EXCERPTED RECORDS START

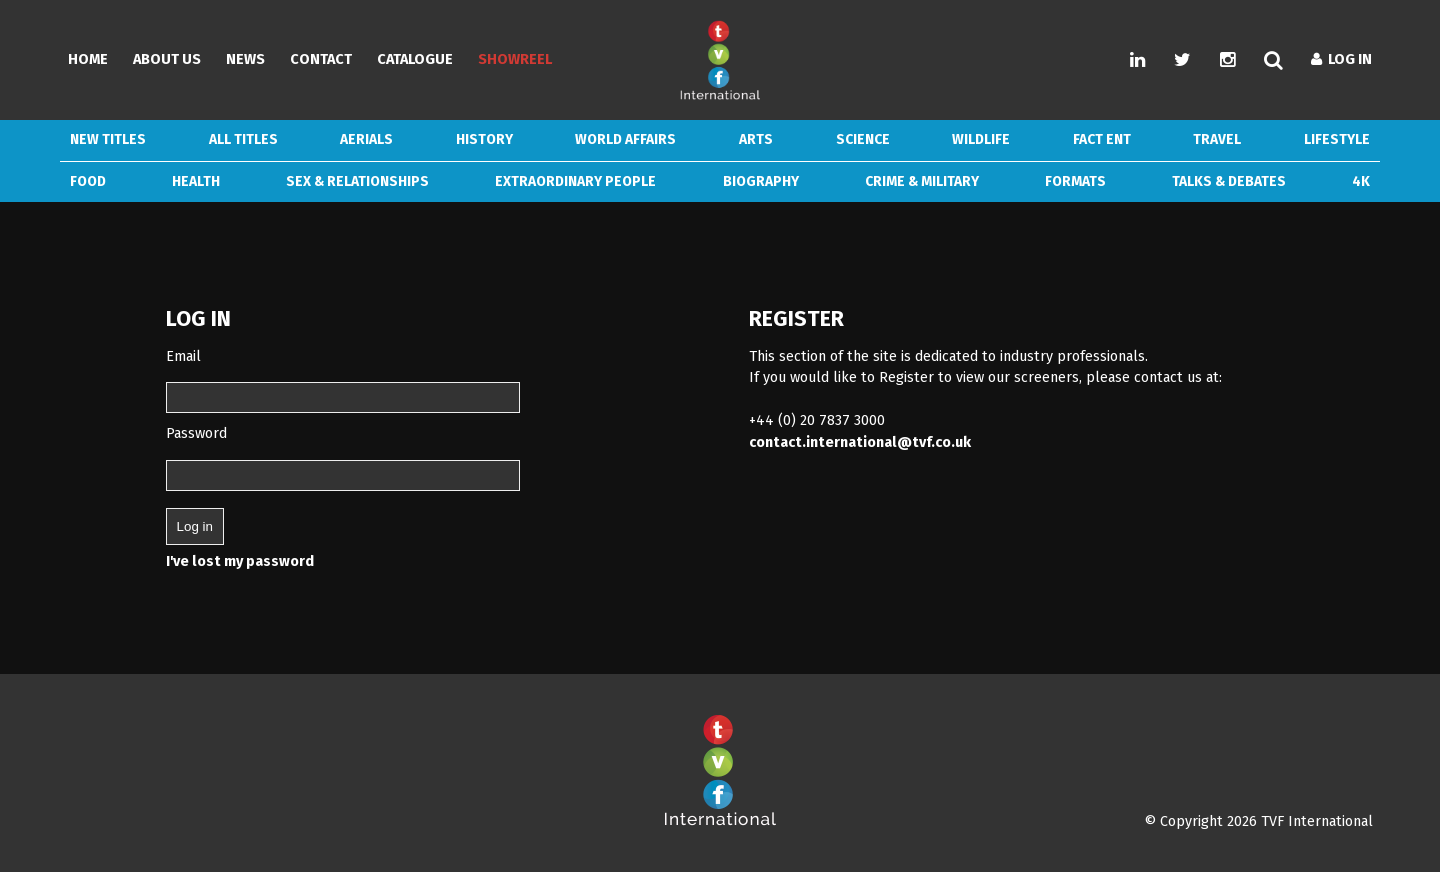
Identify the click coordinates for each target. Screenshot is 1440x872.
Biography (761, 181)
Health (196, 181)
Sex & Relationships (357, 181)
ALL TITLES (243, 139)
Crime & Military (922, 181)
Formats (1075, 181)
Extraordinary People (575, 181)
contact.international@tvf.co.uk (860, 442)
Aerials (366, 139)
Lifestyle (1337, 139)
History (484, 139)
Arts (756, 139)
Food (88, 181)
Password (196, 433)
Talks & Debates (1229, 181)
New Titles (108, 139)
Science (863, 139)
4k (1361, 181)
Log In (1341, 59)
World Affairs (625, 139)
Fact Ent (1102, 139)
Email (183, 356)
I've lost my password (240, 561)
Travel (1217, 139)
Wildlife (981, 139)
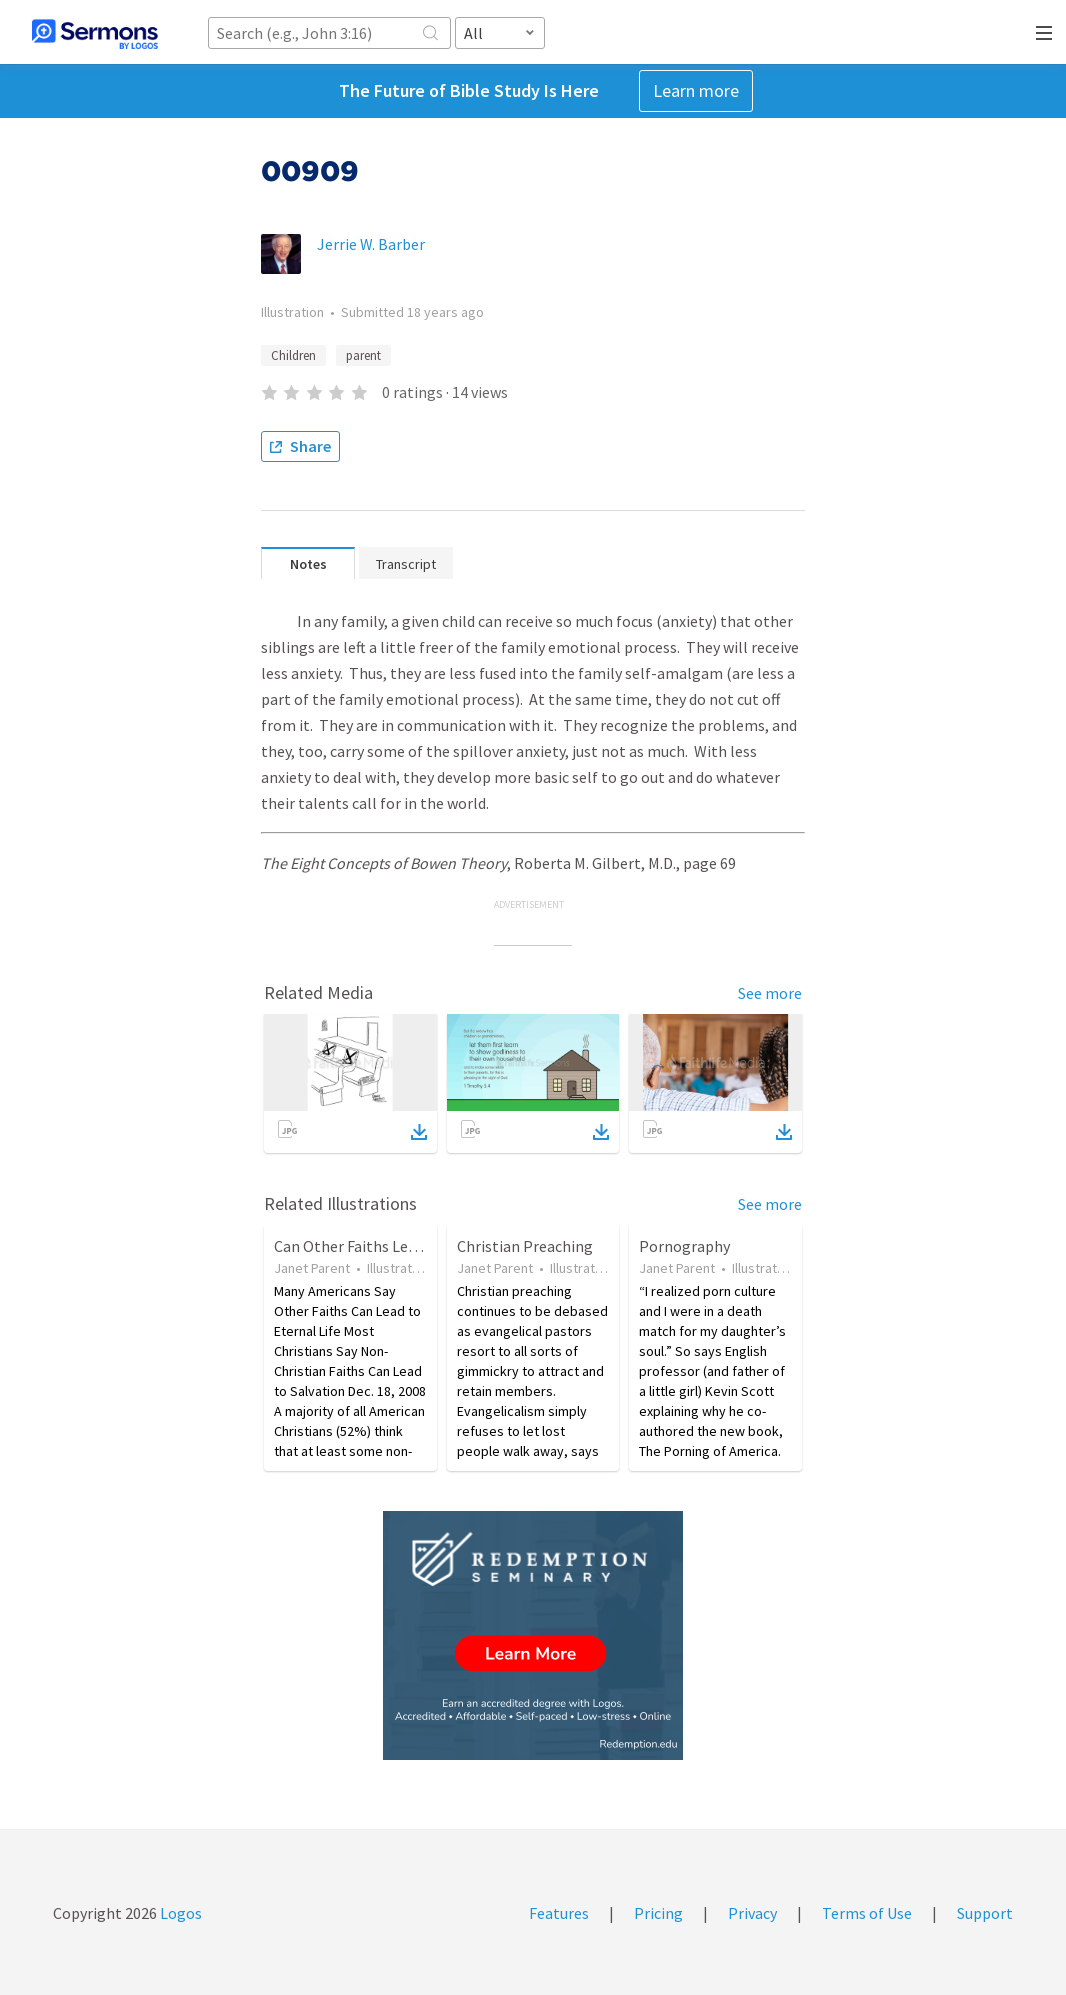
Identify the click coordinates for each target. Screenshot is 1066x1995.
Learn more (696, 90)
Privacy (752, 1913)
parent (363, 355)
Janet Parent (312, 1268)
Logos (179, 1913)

EXCERPTED RECORDS END
EXCERPTED RECORDS START

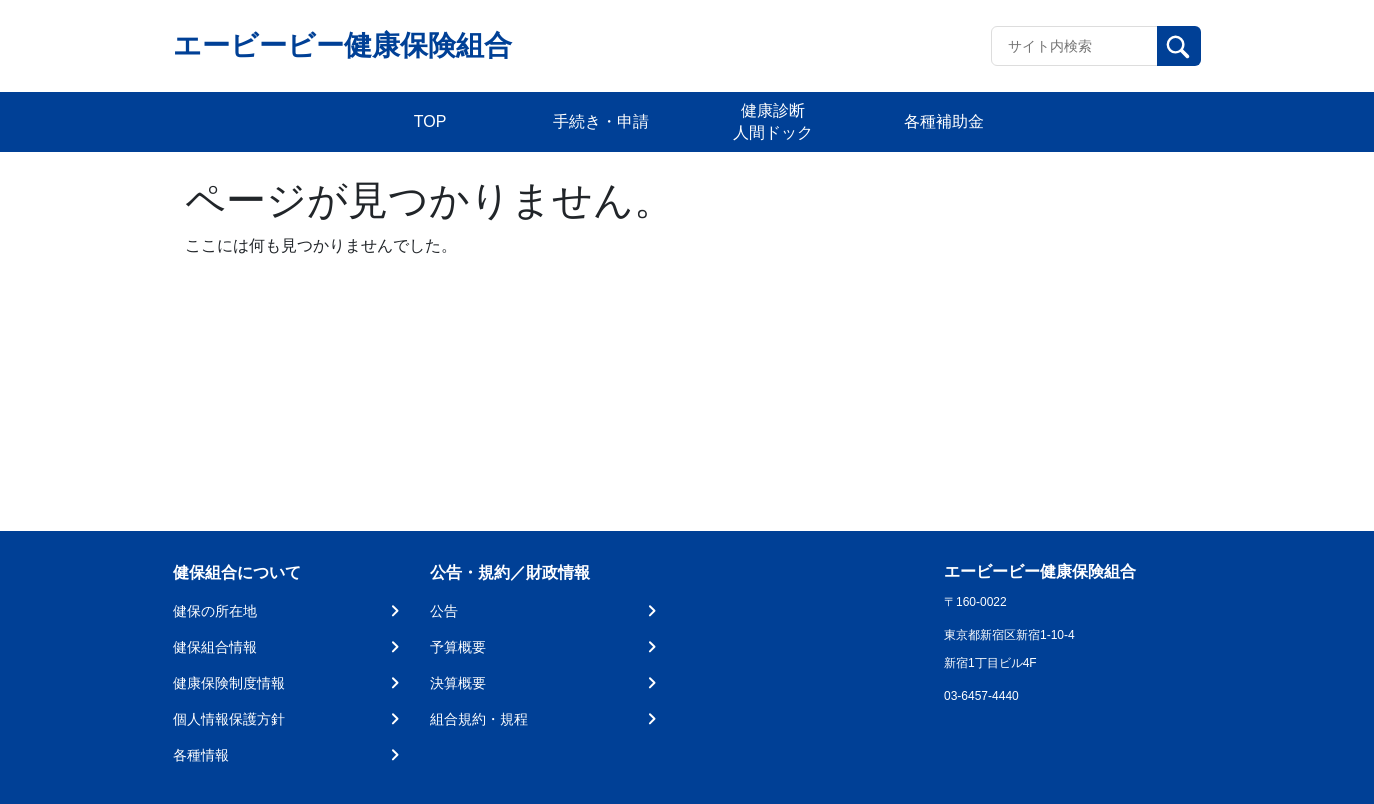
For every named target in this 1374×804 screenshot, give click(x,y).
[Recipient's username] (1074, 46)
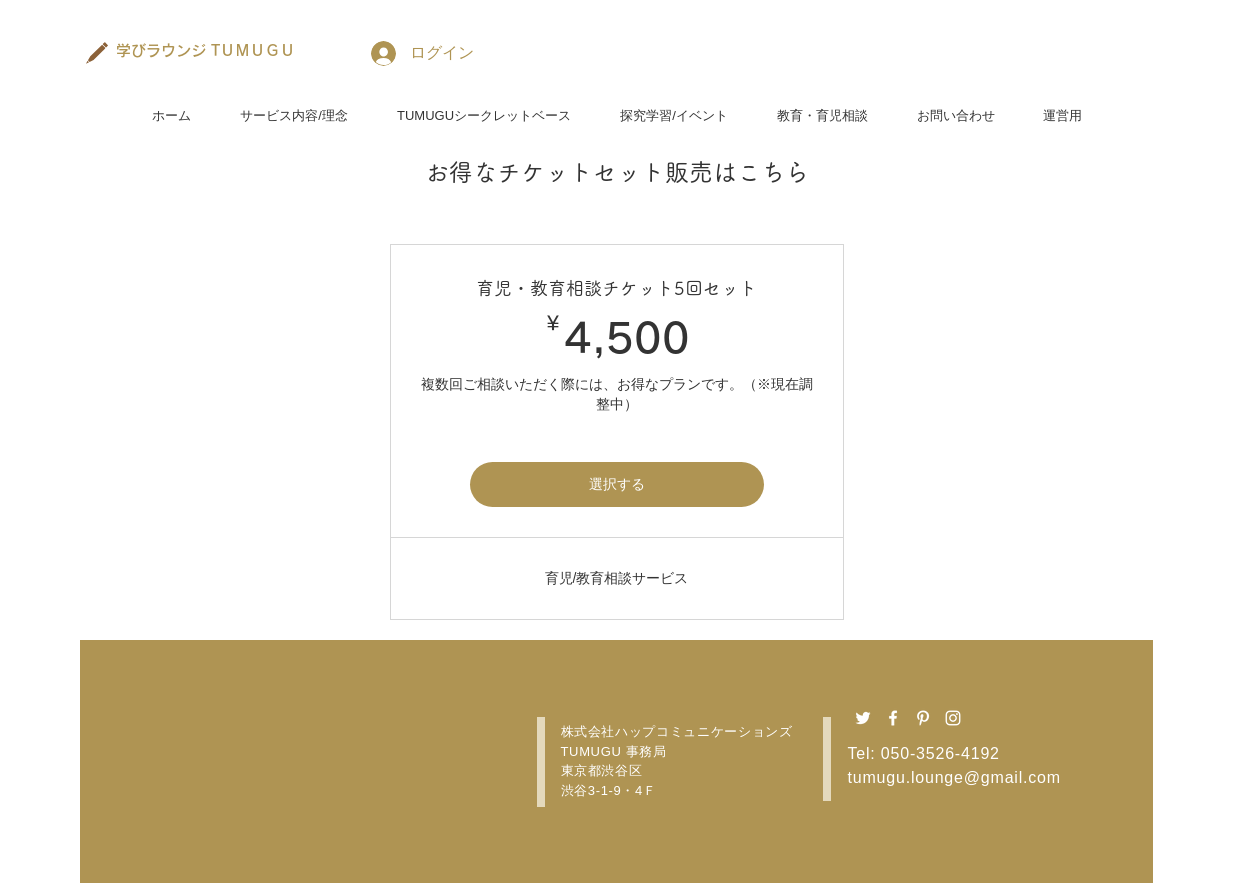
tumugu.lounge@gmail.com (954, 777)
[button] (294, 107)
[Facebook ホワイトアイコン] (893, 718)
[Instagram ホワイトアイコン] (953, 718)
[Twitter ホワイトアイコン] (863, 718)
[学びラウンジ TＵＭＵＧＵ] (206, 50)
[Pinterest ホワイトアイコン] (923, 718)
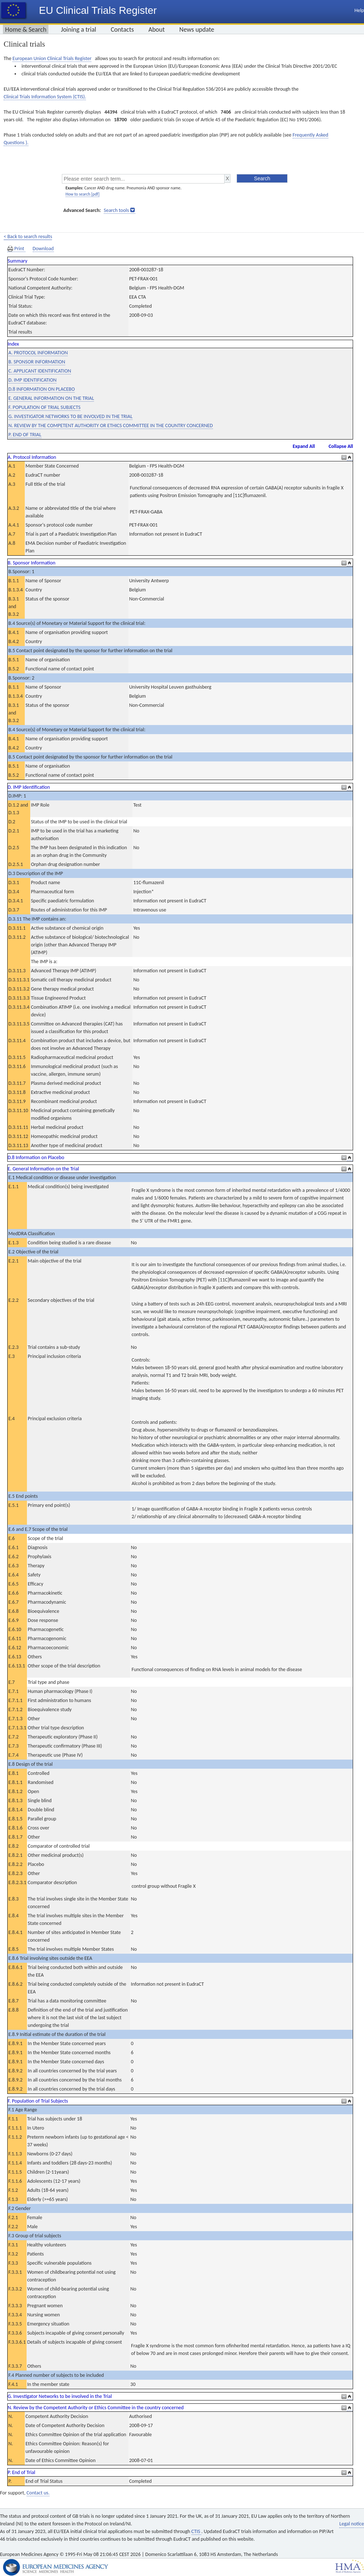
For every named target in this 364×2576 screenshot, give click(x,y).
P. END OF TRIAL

EXCERPTED RECORDS END

EXERCISE DIRECTIONS ▸ Reproduce exactly the lines above starting at the line containing "4k (1361, 181)" and ending at the line containing "Logos (179, 1913)", including both, but not the pictures.

YOUR RESPONSE ▸
4k (1361, 181)
Log In (1341, 59)
World Affairs (625, 139)
Fact Ent (1102, 139)
Email (183, 356)
I've lost my password (240, 561)
Travel (1217, 139)
Wildlife (981, 139)
Identify the click coordinates for each target. Screenshot is 1066x1995.
Learn more (696, 90)
Privacy (752, 1913)
parent (363, 355)
Janet Parent (312, 1268)
Logos (179, 1913)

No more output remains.